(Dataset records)

------------

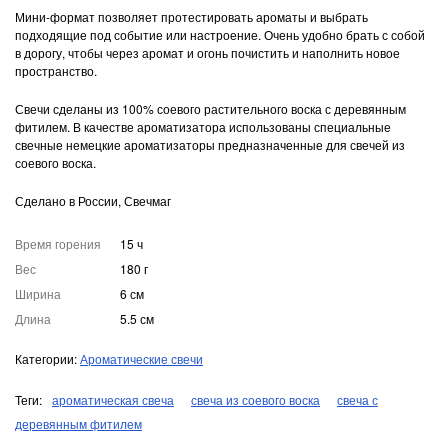
Мини-формат позволяет протестировать ароматы и выбрать
подходящие под событие или настроение. Очень удобно брать с собой
в дорогу, чтобы через аромат и огонь почистить и наполнить новое
пространство.
Свечи сделаны из 100% соевого растительного воска с деревянным
фитилем. В качестве ароматизатора использованы специальные
свечные немецкие ароматизаторы предназначенные для свечей из
соевого воска.
Сделано в России, Свечмаг
Время горения
15 ч
Вес
180 г
Ширина
6 см
Длина
5.5 см
Категории:
Ароматические свечи
Теги:
ароматическая свеча
свеча из соевого воска
свеча с
деревянным фитилем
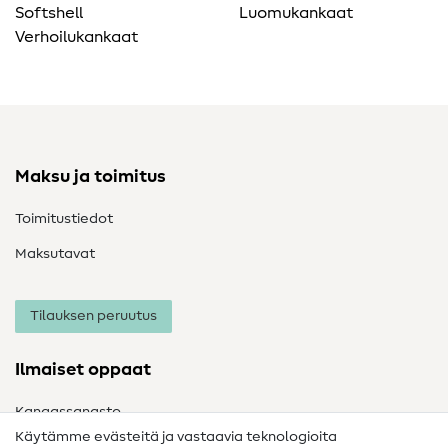
Softshell
Luomukankaat
Verhoilukankaat
Maksu ja toimitus
Toimitustiedot
Maksutavat
Tilauksen peruutus
Ilmaiset oppaat
Kangassanasto
Käytämme evästeitä ja vastaavia teknologioita
Ompelusanasto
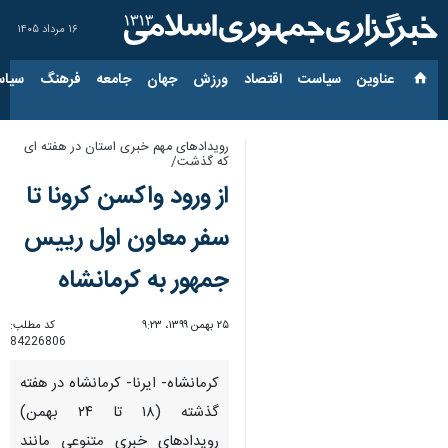
۱۶ مرداد ۱۴۰۵
عناوین‌
سیاست
اقتصاد
ورزش
جهان
جامعه
فرهنگ
سیاس
رویدادهای مهم خبری استان در هفته ای
که گذشت/
از ورود واکسن کرونا تا
سفر معاون اول رییس
جمهور به کرمانشاه
۲۵ بهمن ۱۳۹۹، ۹:۲۳
کد مطلب:
84226806
کرمانشاه- ایرنا- کرمانشاه در هفته
گذشته (۱۸ تا ۲۴ بهمن)
رویدادهای خبری متنوعی مانند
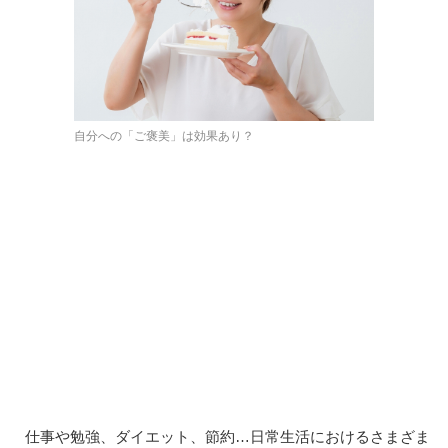
自分への「ご褒美」は効果あり？
仕事や勉強、ダイエット、節約…日常生活におけるさまざま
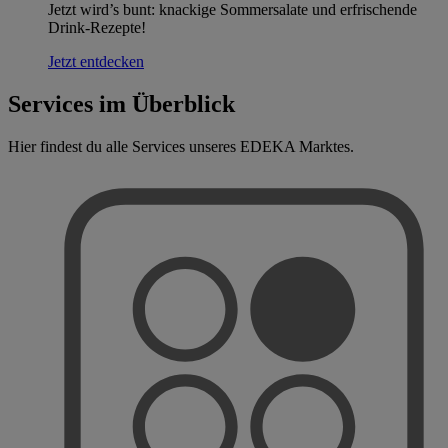
Jetzt wird’s bunt: knackige Sommersalate und erfrischende
Drink-Rezepte!
Jetzt entdecken
Services im Überblick
Hier findest du alle Services unseres EDEKA Marktes.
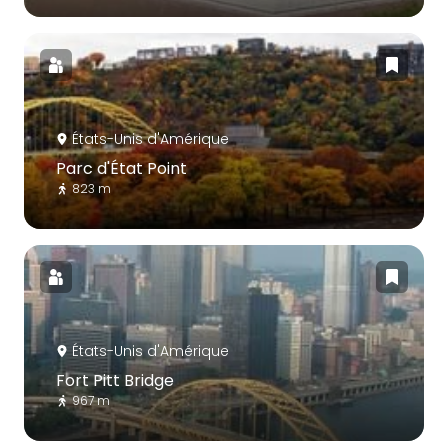
États-Unis d'Amérique
Parc d'État Point
823 m
États-Unis d'Amérique
Fort Pitt Bridge
967 m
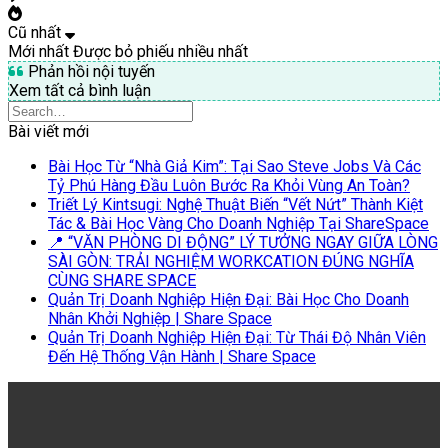
Cũ nhất
Mới nhất
Được bỏ phiếu nhiều nhất
Phản hồi nội tuyến
Xem tất cả bình luận
Bài viết mới
Bài Học Từ “Nhà Giả Kim”: Tại Sao Steve Jobs Và Các
Tỷ Phú Hàng Đầu Luôn Bước Ra Khỏi Vùng An Toàn?
Triết Lý Kintsugi: Nghệ Thuật Biến “Vết Nứt” Thành Kiệt
Tác & Bài Học Vàng Cho Doanh Nghiệp Tại ShareSpace
📍 “VĂN PHÒNG DI ĐỘNG” LÝ TƯỞNG NGAY GIỮA LÒNG
SÀI GÒN: TRẢI NGHIỆM WORKCATION ĐÚNG NGHĨA
CÙNG SHARE SPACE
Quản Trị Doanh Nghiệp Hiện Đại: Bài Học Cho Doanh
Nhân Khởi Nghiệp | Share Space
Quản Trị Doanh Nghiệp Hiện Đại: Từ Thái Độ Nhân Viên
Đến Hệ Thống Vận Hành | Share Space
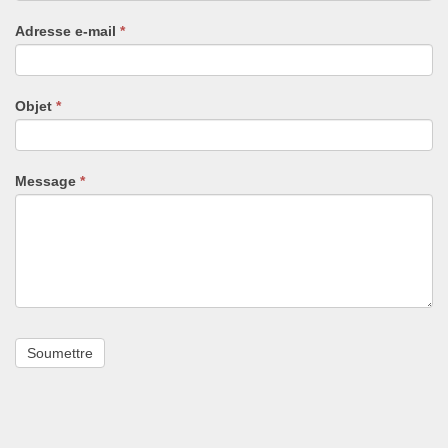
un
Adresse e-mail
*
humain,
ne
remplissez
pas
Objet
*
ce
champ.
Message
*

------------

**Problem to work on**
Every line of the data above is to be repeated exactly; the images are to be left out.

**Task output**
Мини-формат позволяет протестировать ароматы и выбрать
подходящие под событие или настроение. Очень удобно брать с собой
в дорогу, чтобы через аромат и огонь почистить и наполнить новое
пространство.
Свечи сделаны из 100% соевого растительного воска с деревянным
фитилем. В качестве ароматизатора использованы специальные
свечные немецкие ароматизаторы предназначенные для свечей из
соевого воска.
Сделано в России, Свечмаг
Время горения
15 ч
Вес
180 г
Ширина
6 см
Длина
5.5 см
Категории:
Ароматические свечи
Теги:
ароматическая свеча
свеча из соевого воска
свеча с
деревянным фитилем
Softshell
Luomukankaat
Verhoilukankaat
Maksu ja toimitus
Toimitustiedot
Maksutavat
Tilauksen peruutus
Ilmaiset oppaat
Kangassanasto
Käytämme evästeitä ja vastaavia teknologioita
Ompelusanasto
۱۶ مرداد ۱۴۰۵
عناوین‌
سیاست
اقتصاد
ورزش
جهان
جامعه
فرهنگ
سیاس
رویدادهای مهم خبری استان در هفته ای
که گذشت/
از ورود واکسن کرونا تا
سفر معاون اول رییس
جمهور به کرمانشاه
۲۵ بهمن ۱۳۹۹، ۹:۲۳
کد مطلب:
84226806
کرمانشاه- ایرنا- کرمانشاه در هفته
گذشته (۱۸ تا ۲۴ بهمن)
رویدادهای خبری متنوعی مانند
自分への「ご褒美」は効果あり？
仕事や勉強、ダイエット、節約…日常生活におけるさまざま
Jetzt wird’s bunt: knackige Sommersalate und erfrischende
Drink-Rezepte!
Jetzt entdecken
Services im Überblick
Hier findest du alle Services unseres EDEKA Marktes.
États-Unis d'Amérique
Parc d'État Point
823 m
États-Unis d'Amérique
Fort Pitt Bridge
967 m
Cũ nhất
Mới nhất
Được bỏ phiếu nhiều nhất
Phản hồi nội tuyến
Xem tất cả bình luận
Bài viết mới
Bài Học Từ “Nhà Giả Kim”: Tại Sao Steve Jobs Và Các
Tỷ Phú Hàng Đầu Luôn Bước Ra Khỏi Vùng An Toàn?
Triết Lý Kintsugi: Nghệ Thuật Biến “Vết Nứt” Thành Kiệt
Tác & Bài Học Vàng Cho Doanh Nghiệp Tại ShareSpace
📍 “VĂN PHÒNG DI ĐỘNG” LÝ TƯỞNG NGAY GIỮA LÒNG
SÀI GÒN: TRẢI NGHIỆM WORKCATION ĐÚNG NGHĨA
CÙNG SHARE SPACE
Quản Trị Doanh Nghiệp Hiện Đại: Bài Học Cho Doanh
Nhân Khởi Nghiệp | Share Space
Quản Trị Doanh Nghiệp Hiện Đại: Từ Thái Độ Nhân Viên
Đến Hệ Thống Vận Hành | Share Space
un
Adresse e-mail
*
humain,
ne
remplissez
pas
Objet
*
ce
champ.
Message
*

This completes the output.